[[ DATA EXTRACT, beginning ]]

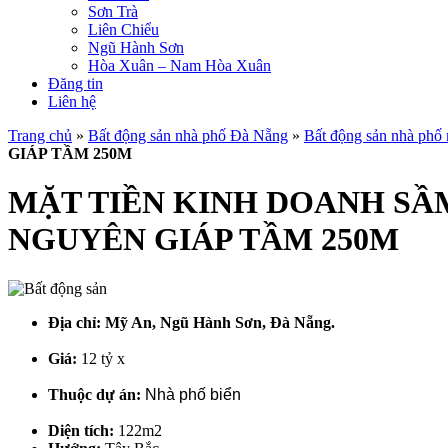
Sơn Trà
Liên Chiểu
Ngũ Hành Sơn
Hòa Xuân – Nam Hòa Xuân
Đăng tin
Liên hệ
Trang chủ
»
Bất động sản nhà phố Đà Nẵng
»
Bất động sản nhà phố
GIÁP TẦM 250M
MẶT TIỀN KINH DOANH SẦM
NGUYÊN GIÁP TẦM 250M
Địa chỉ:
Mỹ An, Ngũ Hành Sơn, Đà Nẵng.
Giá:
12 tỷ x
Thuộc dự án:
Nhà phố biển
Diện tích:
122m2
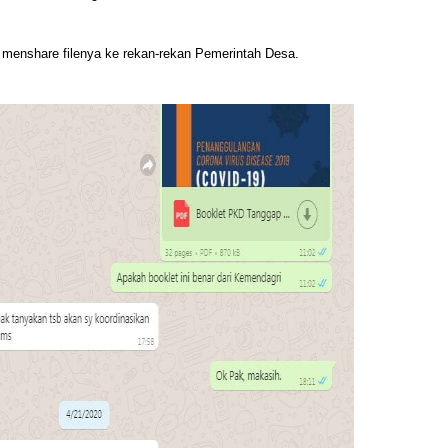
 menshare filenya ke rekan-rekan Pemerintah Desa.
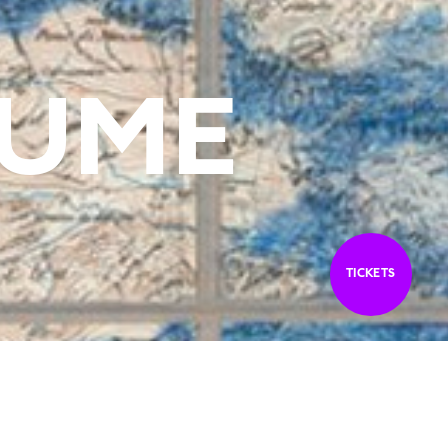
ÄUME
TICKETS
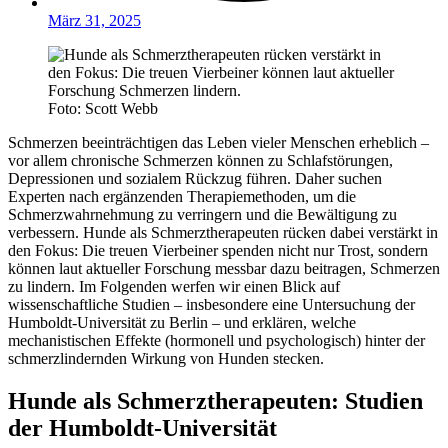
März 31, 2025
Foto: Scott Webb
Schmerzen beeinträchtigen das Leben vieler Menschen erheblich –
vor allem chronische Schmerzen können zu Schlafstörungen,
Depressionen und sozialem Rückzug führen. Daher suchen
Experten nach ergänzenden Therapiemethoden, um die
Schmerzwahrnehmung zu verringern und die Bewältigung zu
verbessern. Hunde als Schmerztherapeuten rücken dabei verstärkt in
den Fokus: Die treuen Vierbeiner spenden nicht nur Trost, sondern
können laut aktueller Forschung messbar dazu beitragen, Schmerzen
zu lindern. Im Folgenden werfen wir einen Blick auf
wissenschaftliche Studien – insbesondere eine Untersuchung der
Humboldt-Universität zu Berlin – und erklären, welche
mechanistischen Effekte (hormonell und psychologisch) hinter der
schmerzlindernden Wirkung von Hunden stecken.
Hunde als Schmerztherapeuten: Studien
der Humboldt-Universität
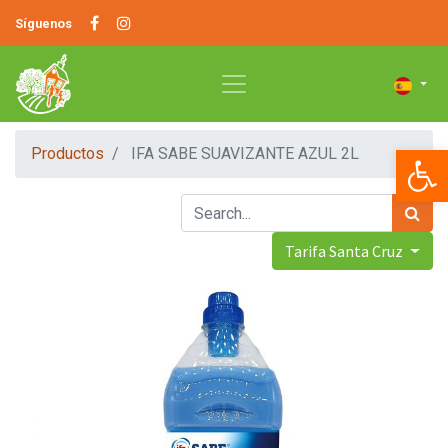
Síguenos
Op
Productos
IFA SABE SUAVIZANTE AZUL 2L
Tarifa Santa Cruz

[[ DATA EXTRACT, end ]]

*EXERCISE AIM*
Please restate the whole listing exactly, without any of its pictures.

*WORKED SOLUTION*
Sơn Trà
Liên Chiểu
Ngũ Hành Sơn
Hòa Xuân – Nam Hòa Xuân
Đăng tin
Liên hệ
Trang chủ
»
Bất động sản nhà phố Đà Nẵng
»
Bất động sản nhà phố
GIÁP TẦM 250M
MẶT TIỀN KINH DOANH SẦM
NGUYÊN GIÁP TẦM 250M
Địa chỉ:
Mỹ An, Ngũ Hành Sơn, Đà Nẵng.
Giá:
12 tỷ x
Thuộc dự án:
Nhà phố biển
Diện tích:
122m2
 menshare filenya ke rekan-rekan Pemerintah Desa.
ÄUME
TICKETS
März 31, 2025
Foto: Scott Webb
Schmerzen beeinträchtigen das Leben vieler Menschen erheblich –
vor allem chronische Schmerzen können zu Schlafstörungen,
Depressionen und sozialem Rückzug führen. Daher suchen
Experten nach ergänzenden Therapiemethoden, um die
Schmerzwahrnehmung zu verringern und die Bewältigung zu
verbessern. Hunde als Schmerztherapeuten rücken dabei verstärkt in
den Fokus: Die treuen Vierbeiner spenden nicht nur Trost, sondern
können laut aktueller Forschung messbar dazu beitragen, Schmerzen
zu lindern. Im Folgenden werfen wir einen Blick auf
wissenschaftliche Studien – insbesondere eine Untersuchung der
Humboldt-Universität zu Berlin – und erklären, welche
mechanistischen Effekte (hormonell und psychologisch) hinter der
schmerzlindernden Wirkung von Hunden stecken.
Hunde als Schmerztherapeuten: Studien
der Humboldt-Universität
Síguenos
Op
Productos
IFA SABE SUAVIZANTE AZUL 2L
Tarifa Santa Cruz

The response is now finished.